If you have a weekend afternoon free and you want to get out of the downtown hustle and bustle of Guangzhou
without traveling too far, Shamian Island (沙面岛) is a reliable bet for a pleasant atmosphere, good food, and an all around relaxing visit.
Shamian Island was a very important port for Guangzhou’s foreign trade during the rule of the Song and Qing Dynasties, and for several centuries this tiny patch of land was the only place in China that any foreigner was permitted to live. As such, you will find a great deal of 18th century European and American-style architecture. The island also became a strategic point, and the location of some conflict, during the Opium Wars. During this time the territory was divided into two parts, the French concession and the British concession. The differences in architecture and cultural legacy remain to this day.
Although it is not exactly laden down with landmarks, Shamian Island is a great place to stroll around and unwind. The gardens that stretch down the main boulevard are a great place to wander and take in the sites of the island, and they’re especially popular for wedding photos. But the architecture is unique and really quite beautiful, and there are at least a couple sites worth hunting down. One of the first that you are likely to find is the French Catholic church, (露德圣母堂) located at 14 Shamian Dajie. Completed in 1892, this building was recently renovated as a cultural artifact and is one of the oldest foreign structures in China that is still standing.
Another site worthy of note is the Art 64# art gallery. Located at 64 Shamian Dajie, this small art venue, in the basement of a local store complex, houses a number of abstract and thought provoking pieces. They also have a number of bilingual art books that are available to read so, if you are looking for a nice atmosphere to escape the hot sun for a little while, Art 64# gallery is a great place to stop.
Lastly, the Qing Ping Herbal Medicine Market (清平中药市场) is absolutely worth a visit if you have any interest in traditional Chinese medicine. Located just north of Shamian Island, this modern day apothecary is packed with herbal specialists who are looking to sell all manner of mushrooms, roots, and as many different forms of tea you can imagine. There are also quite a number of esoteric remedies you’ll probably need a guide to figure out (such as scorpion tail and snake skin) those who have a weak stomach might want to avoid the meat and seafood sections of this market as the smell can be quite overwhelming.

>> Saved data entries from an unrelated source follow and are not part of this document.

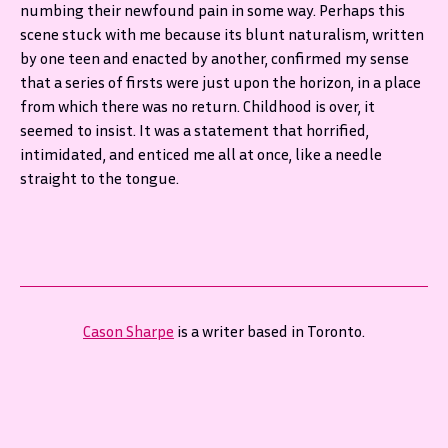
numbing their newfound pain in some way. Perhaps this
scene stuck with me because its blunt naturalism, written
by one teen and enacted by another, confirmed my sense
that a series of firsts were just upon the horizon, in a place
from which there was no return. Childhood is over, it
seemed to insist. It was a statement that horrified,
intimidated, and enticed me all at once, like a needle
straight to the tongue.
Cason Sharpe
is a writer based in Toronto.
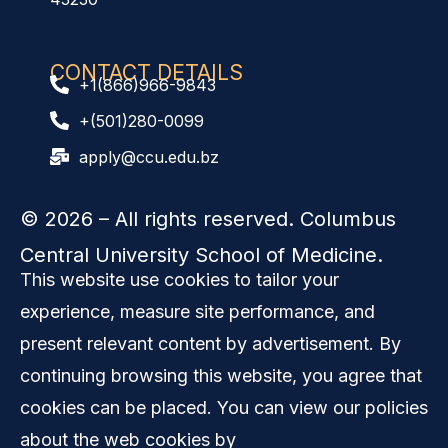
CONTACT DETAILS
+1(866)966-9843
+(501)280-0099
apply@ccu.edu.bz
© 2026
– All rights reserved. Columbus
Central University School of Medicine.
This website use cookies to tailor your
experience, measure site performance, and
present relevant content by advertisement. By
continuing browsing this website, you agree that
cookies can be placed. You can view our policies
about the web cookies by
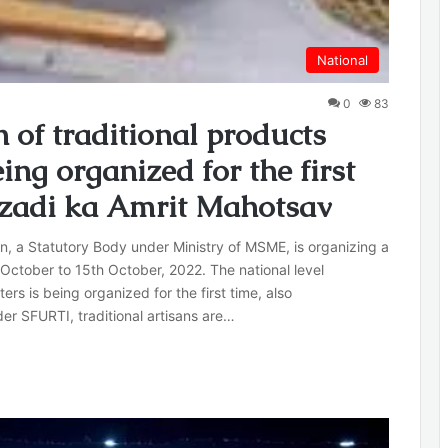
National
0
83
n of traditional products
ng organized for the first
zadi ka Amrit Mahotsav
n, a Statutory Body under Ministry of MSME, is organizing a
 October to 15th October, 2022. The national level
ers is being organized for the first time, also
r SFURTI, traditional artisans are…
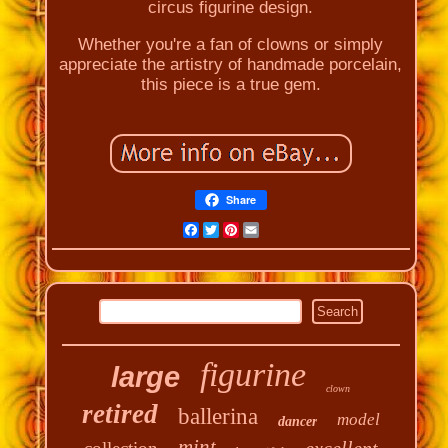
circus figurine design.
Whether you're a fan of clowns or simply
appreciate the artistry of handmade porcelain,
this piece is a true gem.
Share
Facebook
Twitter
Pinterest
Email
figurine
large
clown
retired
ballerina
model
dancer
mint
excellent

For such a small island, Shamian is host to a decent number of restaurants that specialize in food not very common in Guangzhou. The oddly named Thai Zhen Cow Bridge (泰珍牛桥餐馆) located at 54 Shamian Beijie is a well known Thai restaurant that specializes in complementary sauces. Their salads and seafood selections are very good and reasonably priced (30-60 RMB). The Dining Club, located at 39 Shamian Bejie, is a slightly smaller venue that specializes in food from Shanghai and Suzhou. You won’t find anything particularly special here, but you get a lot of food for your money and the service is pretty snappy. Lastly, located at 1 Shamian Beijie, is Station One a new German restaurant that has a number of fine imported beers on tap. Their menu is a bit higher priced, but the food comes in satisfyingly large portions – you’ll find trying to order is a mouthful enough with entrées like Kartoffelslat and Thuringer Rostbrat. If you’re looking for a good meal and some beer to go with it, Station One is definitely the place to start.
The cheapest and easiest way to Shamian Island is by taxi. Any taxi driver should know the way, as it is a popular destination and not very expensive to get to, but if you would rather use public transport take Metro line 1 to the Huangsha stop. Leave the station through exit D and make your way over the overpass and you will find yourself on the small yet rather unique island.